Open Engagement is connecting with the general public through tools such as YouTube, Facebook and Twitter to provide up to date information, and to give the public the ability to interact with their city, town, or municipality.
What are Communities in Saskatchewan Doing?
If you take a look at your local government website, you may be able to see the different ways in which local authorities are trying to become more open and accessible to its citizens. Let’s consider the City of Saskatoon; the City’s website is extremely easy to navigate, and has various tabs with drop down menus linking to information such as business statistics, strategic plans, freedom of information, city council agendas and minutes, city bylaws, etc.
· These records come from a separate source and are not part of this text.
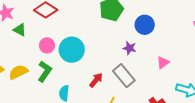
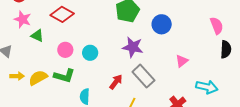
purple star: (129, 48) -> (133, 47), moved, size x1.5
cyan circle: (72, 50) -> (90, 53), size x0.6
green L-shape: (45, 71) -> (64, 76), turned 75

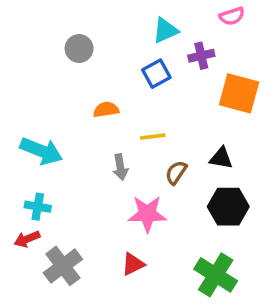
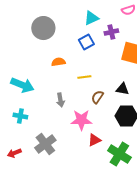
gray circle: (79, 48) -> (43, 28), size x1.5
gray arrow: (120, 167) -> (60, 100), moved
red arrow: (27, 239) -> (14, 153), moved
red triangle: (133, 264) -> (94, 140), moved
gray cross: (63, 266) -> (45, 144), moved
One of the most significant aspects of the website is the performance dashboard which is a tool that shows the City’s progress towards 25 targets for their 10-year strategic plan. The dashboard gives citizens a look at how the city is doing in reaching its goals.
What Can Your Local Government Do?
Open government is an extremely significant, beneficial initiative for everyone involved; local authorities, citizens and businesses. It helps create economic opportunities, promotes integrity and accountability and gives the public a stronger voice. So, what can your local government do to embrace this initiative?
- Learn from Others: Take a look at other jurisdictions; what are they doing? Collaborating with other jurisdictions can help you to anticipate challenges and prepare solutions, as well as learn from the mistakes of others. There are many resources available from various governments and local authorities that outline open government initiatives that after which you can model your practices.
- Engagement: Keep the public engaged, and have internal discussions to increase awareness and garner support. Make sure that the information being shared with the public is relevant to the public and timely. Use tools such as social media, feedback forms and surveys to determine if you are meeting the needs of the public and to increase engagement.
- Make Plans: Prioritize the open government initiative according to the needs of the community and your organization. Keep in mind the ongoing cost and resource requirements and make an effective plan that is sustainable and realistic.
- Don’t Do Everything at Once: As stated above, prioritize the open government initiative into phases, so as not to stretch your budget or your staff. Start small, and then go bigger to minimize the risk of failure. Have defined roles and responsibilities within the institution so that there can be continuous improvement to the program.
- Know the Legal Requirements: Government institutions and local authorities are subject to one or more of the following provincial access and privacy laws: The Freedom of Information and Protection of Privacy Act (FOIP), The Local Authority Freedom of Information and Protection of Privacy Act (LA FOIP) and The Health Information Protection Act (HIPA). It is important to understand these laws and others and how they pertain to your institution in relation to freedom of information, privacy protection, intellectual property, etc. Having staff who are knowledgeable in the above laws is key to reaching your goals under an open government initiative.
- Stick to It: Open government is not a “project”; it is an ongoing commitment. Ensure that all staff are aware and supportive of this initiative. Training staff in the organization’s priorities, services, processes, etc. is important to keep things running smoothly. Monitor and evaluate your progress, and relay that progress to the public to enhance openness and accountability.
It is hopeful that cities, towns and villages embrace the concept of open government and take steps to make their local government more transparent. In doing so, they may find that their ratepayers welcome the change!